(Yicai Global) Aug. 29 -- A vice president of China Petroleum & Chemical, the Chinese state-backed oil giant better known as Sinopec, has defended the company's imports of crude oil from Iran as the US gears up to slap sanctions on the Middle East nation's energy industry.
Halting Iranian oil imports would have a substantial impact on Sinopec's business because some of its older refinery equipment was specifically designed to handle shipments from the country, Chinese news outlet 21st Century Business Herald reported yesterday, citing Huang Wensheng as saying earlier this week.
US President Donald Trump confirmed earlier this month that his administration will push ahead with economic sanctions on Iran. The first series of penalties were directed at the Islamic Republic's financial system, whereas its oil and gas industry will be the target of a second round due to take effect on Nov. 5.
Beijing-based Sinopec has entered into long-term partnerships and procurement contracts with Iran, Huang said. They are normal trade dealings that conform to established business principles, he added.
Sinopec signed a memorandum of understanding with the Iranian government in 2004 to develop the Yadavalan oilfield, and the agreement was put into force in late 2007. The company's investment in this project is reported to be as high as USD2 billion.
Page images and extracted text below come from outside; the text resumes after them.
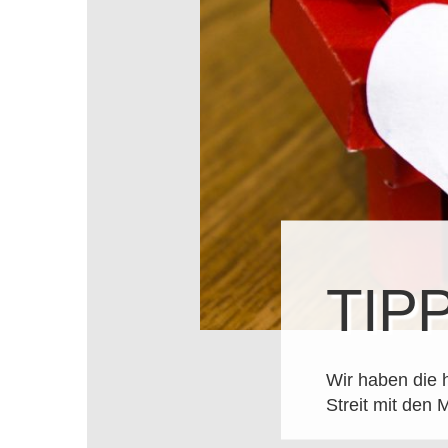
TIP
Wir haben die 
Streit mit den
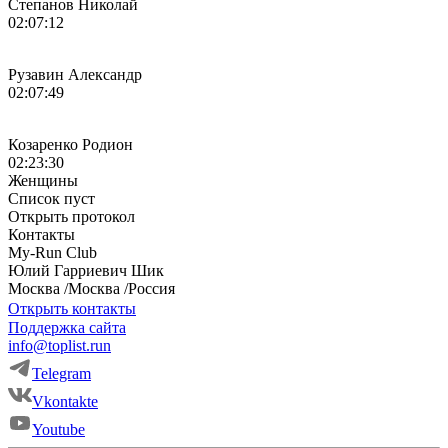
Степанов Николай
02:07:12
Рузавин Александр
02:07:49
Козаренко Родион
02:23:30
Женщины
Список пуст
Открыть протокол
Контакты
My-Run Club
Юлий
Гарриевич
Шик
Москва
/
Москва
/
Россия
Открыть контакты
Поддержка сайта
info@toplist.run
Telegram
Vkontakte
Youtube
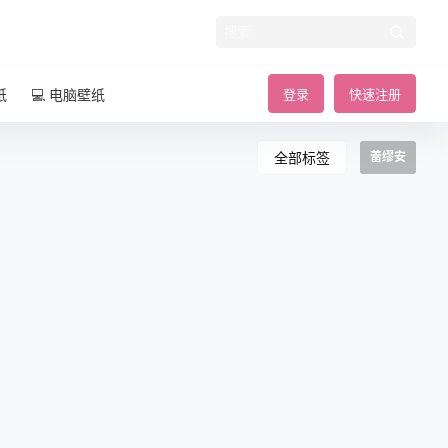
纸
💻 电脑壁纸
登录
快速注册
全部标签
蕾缪安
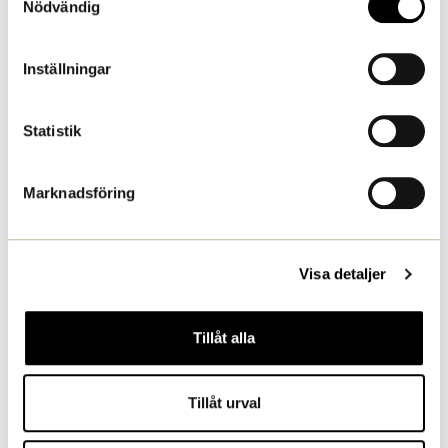
Nödvändig
Avsnitt innehåll
Inställningar
0/2 Steg
0% SLUTFÖRT
Statistik
Ekosystemtjänster och markfunktioner
Marknadsföring
Marksammansättning
Visa detaljer
Tillåt alla
Tillbaka till Kurs
Tillåt urval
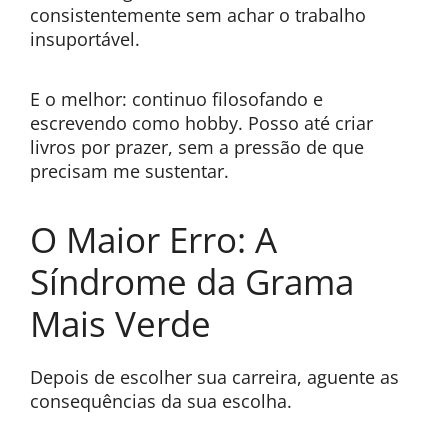
consistentemente sem achar o trabalho
insuportável.
E o melhor: continuo filosofando e
escrevendo como hobby. Posso até criar
livros por prazer, sem a pressão de que
precisam me sustentar.
O Maior Erro: A
Síndrome da Grama
Mais Verde
Depois de escolher sua carreira, aguente as
consequências da sua escolha.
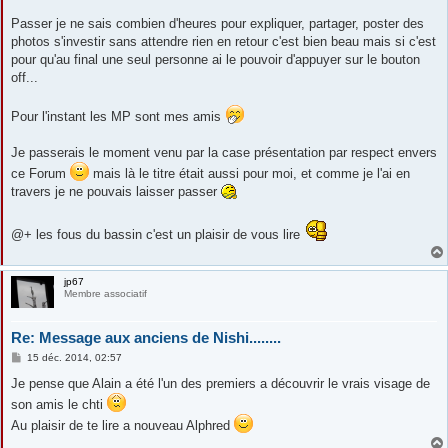
Passer je ne sais combien d'heures pour expliquer, partager, poster des
photos s'investir sans attendre rien en retour c'est bien beau mais si c'est
pour qu'au final une seul personne ai le pouvoir d'appuyer sur le bouton
off...
Pour l'instant les MP sont mes amis
Je passerais le moment venu par la case présentation par respect envers
ce Forum
mais là le titre était aussi pour moi, et comme je l'ai en
travers je ne pouvais laisser passer
@+ les fous du bassin c'est un plaisir de vous lire
jp67
Membre associatif
Re: Message aux anciens de Nishi........
M
15 déc. 2014, 02:57
e
s
Je pense que Alain a été l'un des premiers a découvrir le vrais visage de
s
son amis le chti
a
g
Au plaisir de te lire a nouveau Alphred
e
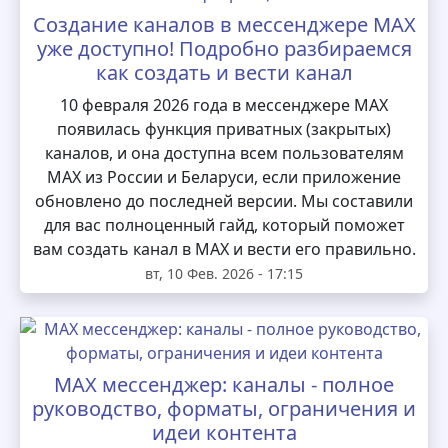
Создание каналов в мессенджере MAX
уже доступно! Подробно разбираемся
как создать и вести канал
10 февраля 2026 года в мессенджере MAX
появилась функция приватных (закрытых)
каналов, и она доступна всем пользователям
MAX из России и Беларуси, если приложение
обновлено до последней версии. Мы составили
для вас полноценный гайд, который поможет
вам создать канал в MAX и вести его правильно.
вт, 10 Фев. 2026 - 17:15
MAX мессенджер: каналы - полное
руководство, форматы, ограничения и
идеи контента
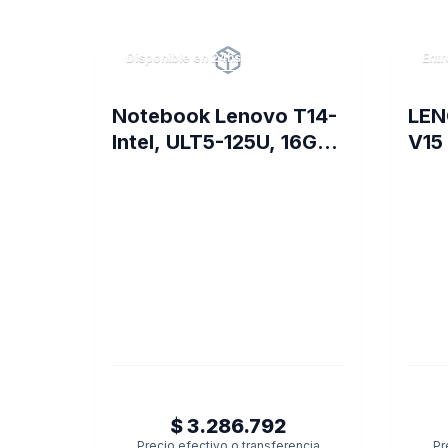
Disponible en 24hs
Entr
Notebook Lenovo T14-
LE
Intel, ULT5-125U, 16GB,
V15
512 SSD, W1
FRE
$ 3.286.792
Precio efectivo o transferencia
Pr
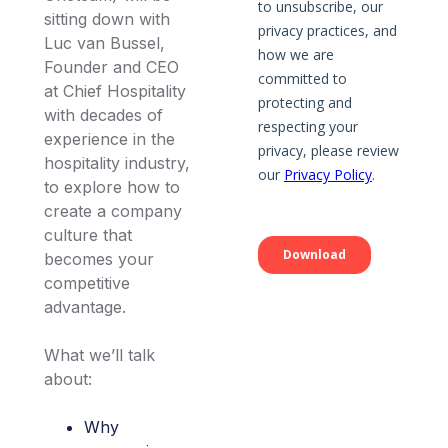
sitting down with
Luc van Bussel,
Founder and CEO
at Chief Hospitality
with decades of
experience in the
hospitality industry,
to explore how to
create a company
culture that
becomes your
competitive
advantage.
What we’ll talk
about:
Why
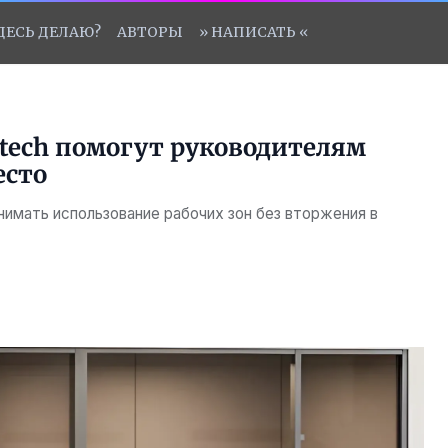
ЗДЕСЬ ДЕЛАЮ?
АВТОРЫ
» НАПИСАТЬ «
tech помогут руководителям
есто
имать использование рабочих зон без вторжения в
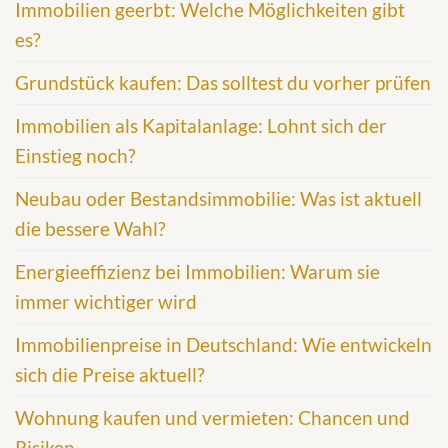
Immobilien geerbt: Welche Möglichkeiten gibt
es?
Grundstück kaufen: Das solltest du vorher prüfen
Immobilien als Kapitalanlage: Lohnt sich der
Einstieg noch?
Neubau oder Bestandsimmobilie: Was ist aktuell
die bessere Wahl?
Energieeffizienz bei Immobilien: Warum sie
immer wichtiger wird
Immobilienpreise in Deutschland: Wie entwickeln
sich die Preise aktuell?
Wohnung kaufen und vermieten: Chancen und
Risiken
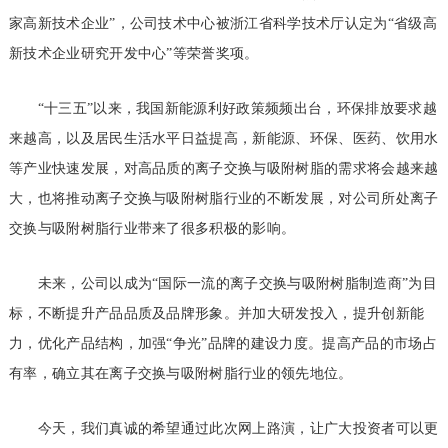
家高新技术企业”，公司技术中心被浙江省科学技术厅认定为“省级高
新技术企业研究开发中心”等荣誉奖项。
“十三五”以来，我国新能源利好政策频频出台，环保排放要求越
来越高，以及居民生活水平日益提高，新能源、环保、医药、饮用水
等产业快速发展，对高品质的离子交换与吸附树脂的需求将会越来越
大，也将推动离子交换与吸附树脂行业的不断发展，对公司所处离子
交换与吸附树脂行业带来了很多积极的影响。
未来，公司以成为“国际一流的离子交换与吸附树脂制造商”为目
标，不断提升产品品质及品牌形象。并加大研发投入，提升创新能
力，优化产品结构，加强“争光”品牌的建设力度。提高产品的市场占
有率，确立其在离子交换与吸附树脂行业的领先地位。
今天，我们真诚的希望通过此次网上路演，让广大投资者可以更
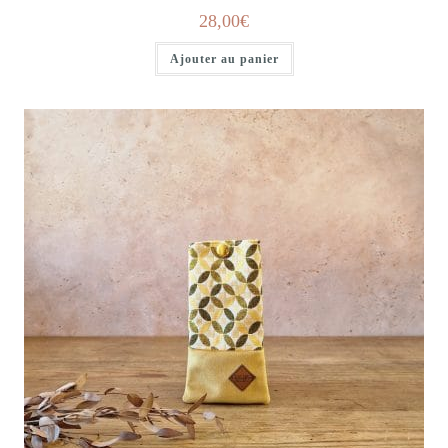
28,00
€
Ajouter au panier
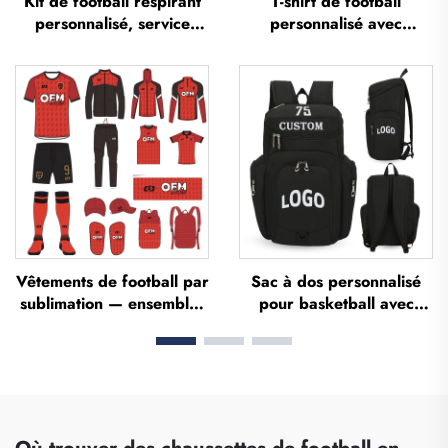
Kit de football respirant
T-shirt de football
personnalisé, service
personnalisé avec
OEM, maillots de football
impression sublimée,
personnalisés, tenues
maillot d'équipe de
complètes de football,
football, t-shirts, uniforme
maillots de football
de football, maillot de
sublimés
football, tenue de
football, maillot de
football
Vêtements de football par
Sac à dos personnalisé
sublimation — ensembles
pour basketball avec
de maillots de football
logo, sac sportif d’équipe
pour entraînement
imperméable,
masculin, sportswear de
décontracté, scolaire,
football personnalisé,
thermosublimé, pour
uniforme d'équipe de
football et basketball
football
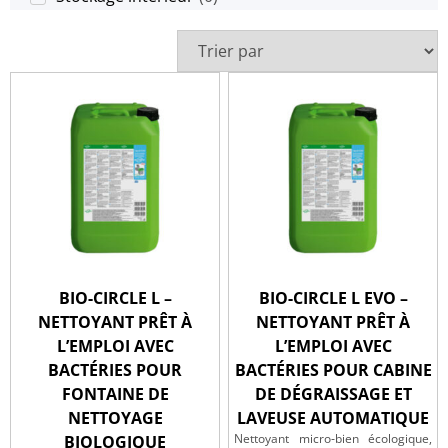
BIO-CIRCLE L –
BIO-CIRCLE L EVO –
NETTOYANT PRÊT À
NETTOYANT PRÊT À
L’EMPLOI AVEC
L’EMPLOI AVEC
BACTÉRIES POUR
BACTÉRIES POUR CABINE
FONTAINE DE
DE DÉGRAISSAGE ET
NETTOYAGE
LAVEUSE AUTOMATIQUE
Nettoyant micro‑bien écologique,
BIOLOGIQUE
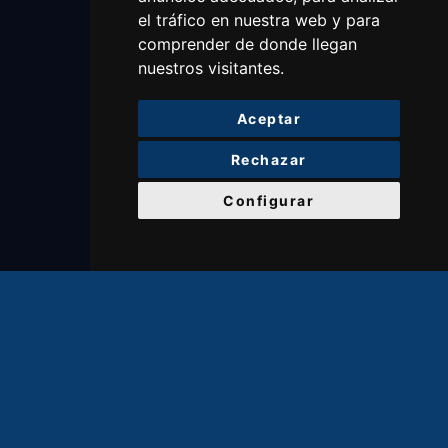
el tráfico en nuestra web y para
comprender de donde llegan
nuestros visitantes.
Aceptar
Rechazar
Configurar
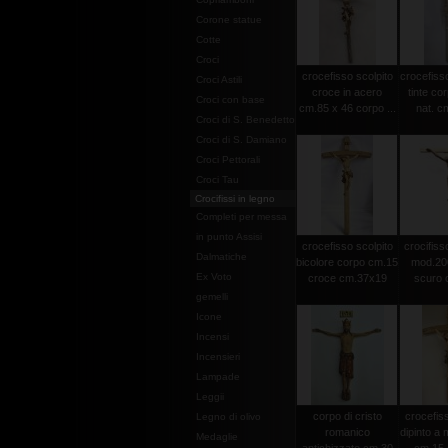
Corone statue
Cotte
Croci
crocefisso scolpito
crocefisso
Croci Astili
croce in acero
tinte co
Croci con base
cm.85 x 46 corpo ...
nat. c
Croci di S. Benedetto
Croci di S. Damiano
Croci Pettorali
Croci Tau
Crocifissi in legno
Completi per messa
in punto Assisi
crocefisso scolpito
crocifisso
Dalmatiche
bicolore corpo cm.15
mod.20
Ex Voto
croce cm.37x19
scuro c
gemelli
Icone
Incensi
Incensieri
Lampade
Leggii
corpo di cristo
crocefiss
Legno di olivo
romanico
dipinto a
Medaglie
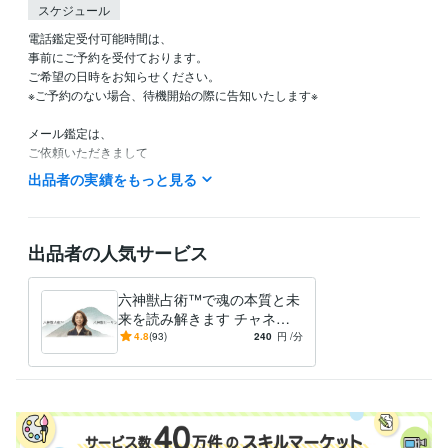
スケジュール
電話鑑定受付可能時間は、

事前にご予約を受付ております。

ご希望の日時をお知らせください。

※ご予約のない場合、待機開始の際に告知いたします※

メール鑑定は、

ご依頼いただきまして

48時間以内に鑑定結果をお送りいたします。

出品者の実績をもっと見る
※48時間経過後も鑑定結果が送られない場合は、お手数をおかけします
が、ご一報ください。

※いずれも不定時、不定休にて運営しております。※
出品者の人気サービス
資格・検定
数秘術鑑定士
取得年 : 2020年
六神獣占術™で魂の本質と未
パワーストーンセラピスト
取得年 : 2020年
来を読み解きます チャネリ
タロットリーディングマスター
取得年 : 2020年
ング歴25年。究極の癒やしと
4.8
(93)
240
円
/分
記憶術インストラクター
取得年 : 2019年
導きの本格鑑定
コミュニケーション能力1級
取得年 : 2013年
コミュニケーション心理学1級
取得年 : 2012年
速読術インストラクター
取得年 : 2020年
行動心理士
取得年 : 2020年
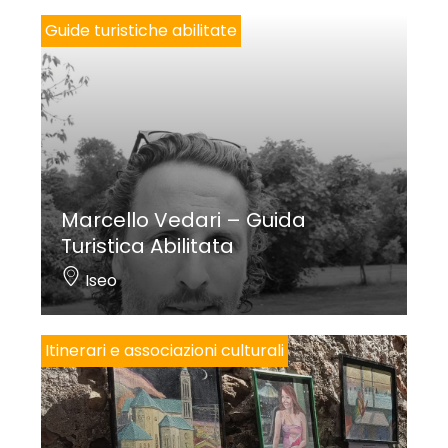
Guide turistiche abilitate
Marcello Vedari – Guida
Turistica Abilitata
Iseo
Itinerari e associazioni culturali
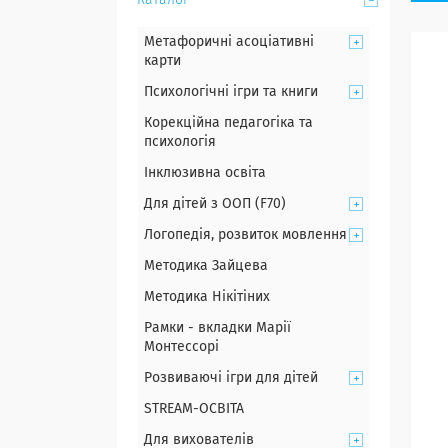
Каталог
Метафоричні асоціативні
карти
Психологічні ігри та книги
Корекційна педагогіка та
психологія
Інклюзивна освіта
Для дітей з ООП (F70)
Логопедія, розвиток мовлення
Методика Зайцева
Методика Нікітіних
Рамки - вкладки Марії
Монтессорі
Розвиваючі ігри для дітей
STREAM-ОСВІТА
Для вихователів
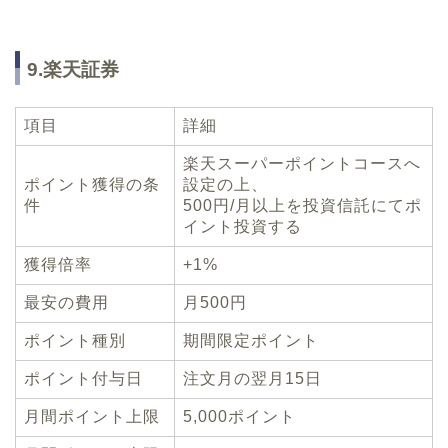
9.楽天証券
項目
詳細
楽天スーパーポイントコースへ
ポイント獲得の条
設定の上、
件
500円/月以上を投資信託にてポ
イント投資する
獲得倍率
+1%
最安の費用
月500円
ポイント種別
期間限定ポイント
ポイント付与日
注文月の翌月15日
月間ポイント上限
5,000ポイント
Sinopec will import 10 million cubic meters of liquefied petroleum gas per year from Iran for 25 years, worth some USD100 billion, according to information from China's commerce ministry.
Sinopec has been buying crude oil from different sources across the world, and the trade standoff has not directly affected the group's major import or export operations, Huang said. The company also has long-term procurement contracts in the US, and relevant transactions are still being carried out as usual, he added.